### Exercise brief
Within the records, which lines hold the string "sans"? Report each one by copying it.

### Provided entries
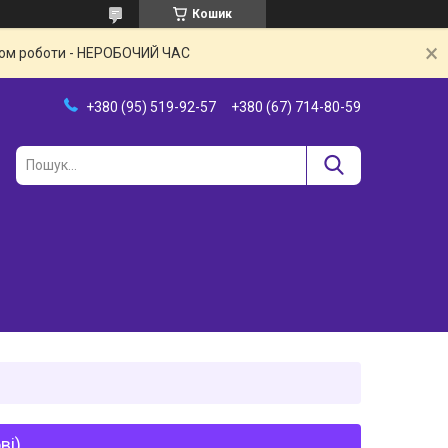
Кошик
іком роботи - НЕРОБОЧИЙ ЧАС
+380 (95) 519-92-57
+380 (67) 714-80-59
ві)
==
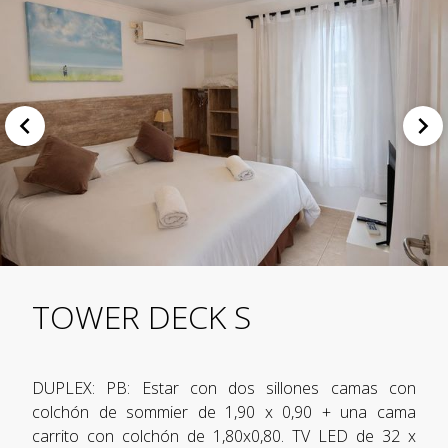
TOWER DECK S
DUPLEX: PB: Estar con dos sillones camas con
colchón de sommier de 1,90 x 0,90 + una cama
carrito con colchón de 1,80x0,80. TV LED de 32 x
...
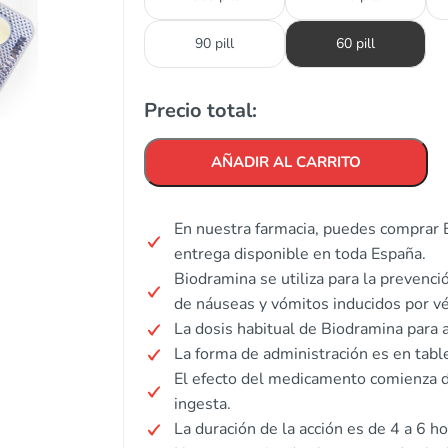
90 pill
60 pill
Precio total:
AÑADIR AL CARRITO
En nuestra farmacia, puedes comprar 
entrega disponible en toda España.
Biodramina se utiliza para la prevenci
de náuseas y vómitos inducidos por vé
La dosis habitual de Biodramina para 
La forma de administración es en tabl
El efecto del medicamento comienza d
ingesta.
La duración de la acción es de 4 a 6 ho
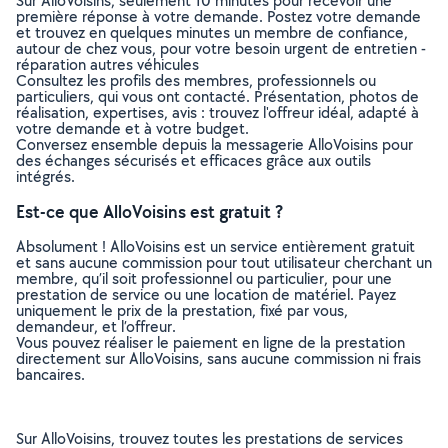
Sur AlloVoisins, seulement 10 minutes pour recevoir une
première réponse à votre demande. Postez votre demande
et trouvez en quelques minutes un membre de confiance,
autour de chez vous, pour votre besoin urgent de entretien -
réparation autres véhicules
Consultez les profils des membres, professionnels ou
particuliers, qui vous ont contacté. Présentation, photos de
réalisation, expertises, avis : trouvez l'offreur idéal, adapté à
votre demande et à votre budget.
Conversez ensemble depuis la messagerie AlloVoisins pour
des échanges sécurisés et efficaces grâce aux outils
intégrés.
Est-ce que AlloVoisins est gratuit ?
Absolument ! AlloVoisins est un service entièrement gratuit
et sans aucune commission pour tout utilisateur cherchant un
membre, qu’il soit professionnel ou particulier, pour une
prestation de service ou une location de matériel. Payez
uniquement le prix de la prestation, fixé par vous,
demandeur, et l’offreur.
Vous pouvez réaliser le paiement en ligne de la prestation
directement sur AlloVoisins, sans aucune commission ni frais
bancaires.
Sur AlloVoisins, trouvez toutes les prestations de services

### Answer below
et sans aucune commission pour tout utilisateur cherchant un
directement sur AlloVoisins, sans aucune commission ni frais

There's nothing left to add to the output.